O dönemde görevdeki Patrik Ignatios’un sürgüne gönderilmesiyle başlayan olaylar zinciri, Vordonisi’ni tarihi bir çekişmenin merkezi hâline getirdi. İki patrik arasında, kiliseye ikonaların konulup konulmayacağı üzerine sürekli tartışmalar yaşanıyordu. Photios’un Vatikan’a karşı çıkması, Hristiyan dünyasında büyük bir bölünmeye yol açtı.

Bu güç mücadelelerine tanıklık eden ada, neden yok oldu?

Vordonisi’nin günümüzde kaybolmasının sebebi, 1010’da İstanbul’da meydana gelen büyük bir depremdi.
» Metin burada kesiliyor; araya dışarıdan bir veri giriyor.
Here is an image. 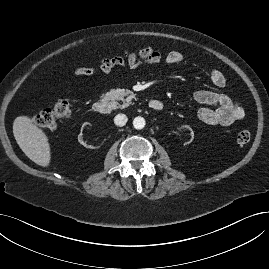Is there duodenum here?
<instances>
[{
	"label": "duodenum",
	"instance_id": "duodenum-1",
	"mask_svg": "<svg viewBox=\"0 0 269 269\" xmlns=\"http://www.w3.org/2000/svg\"><path fill=\"white\" fill-rule=\"evenodd\" d=\"M149 108L154 112H161L164 108V104L160 100L151 99L148 102ZM112 108L108 101L101 99L93 104V111L97 114H109Z\"/></svg>",
	"mask_w": 269,
	"mask_h": 269
}]
</instances>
Bu doğal afet, Vordonisi’ni ve sakinlerini tamamen sular altında bıraktı. Araştırmalar, adanın alüvyon bir tabaka üzerinde yer aldığı için bu felaketten etkilenip yok olduğunu gösteriyor.

İstanbul’daki diğer adalar, granit kayalıklar üzerinde bulunduğundan bu yıkımdan daha az etkilendiler. Ancak Vordonisi, bu kadar şanslı değildi.
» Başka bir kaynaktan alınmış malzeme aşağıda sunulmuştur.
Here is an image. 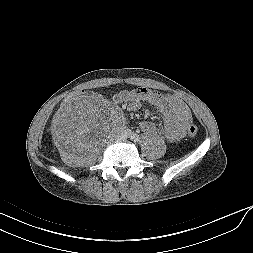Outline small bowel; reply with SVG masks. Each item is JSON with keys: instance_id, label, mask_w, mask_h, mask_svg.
<instances>
[{"instance_id": "1", "label": "small bowel", "mask_w": 253, "mask_h": 253, "mask_svg": "<svg viewBox=\"0 0 253 253\" xmlns=\"http://www.w3.org/2000/svg\"><path fill=\"white\" fill-rule=\"evenodd\" d=\"M114 101L117 104L125 105L130 110H137L143 102L157 108L165 119V125L160 133L170 143L180 141L192 121L191 112L182 100L148 88L122 90L115 94ZM140 128L149 133L158 130L156 124L150 121L141 122Z\"/></svg>"}]
</instances>
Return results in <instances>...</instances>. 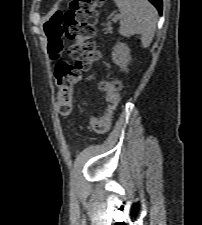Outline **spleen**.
Masks as SVG:
<instances>
[{
  "label": "spleen",
  "mask_w": 202,
  "mask_h": 225,
  "mask_svg": "<svg viewBox=\"0 0 202 225\" xmlns=\"http://www.w3.org/2000/svg\"><path fill=\"white\" fill-rule=\"evenodd\" d=\"M114 1L121 12L119 33L125 37L140 34L142 46L148 47L156 31V9L148 0Z\"/></svg>",
  "instance_id": "3e777b00"
}]
</instances>
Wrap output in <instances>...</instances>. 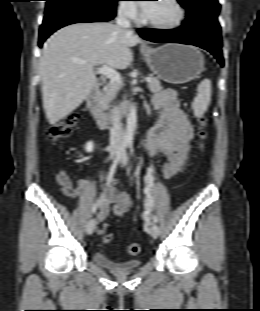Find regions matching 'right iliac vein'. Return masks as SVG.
<instances>
[{
  "label": "right iliac vein",
  "instance_id": "1",
  "mask_svg": "<svg viewBox=\"0 0 260 311\" xmlns=\"http://www.w3.org/2000/svg\"><path fill=\"white\" fill-rule=\"evenodd\" d=\"M118 148L117 147H112L111 153H110V159H115L116 154H117ZM96 228V222L95 219H90L86 225V233L91 235Z\"/></svg>",
  "mask_w": 260,
  "mask_h": 311
}]
</instances>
Vordonisi, keşfedilene kadar efsanevi bir ada olarak anıldı.

Fener Rum Patrikhanesi’nin M.S. 500 yılına ait İstanbul haritasının incelenmesiyle böyle bir adanın varlığı da gün yüzüne çıktı. Bu keşfi gerçekleştiren isim ise Büyükadalı Dr. Akilla Millas’tı.

Günümüzde Bostancı açıklarında bulunan adayı hâlâ ufak da olsa görmek mümkün. Büyükada’ya vapurla giderken ikinci çakarın altındaki kayalıklar, bu adanın en yüksek tepelerini gösteriyor. Keşfedildiğinden beri adaya çeşitli dalış çalışmaları da gerçekleştirildi. UNESCO Dünya Mirası Listesi’ne adayı sokarak dalış turizmine açmak için çalışılıyor.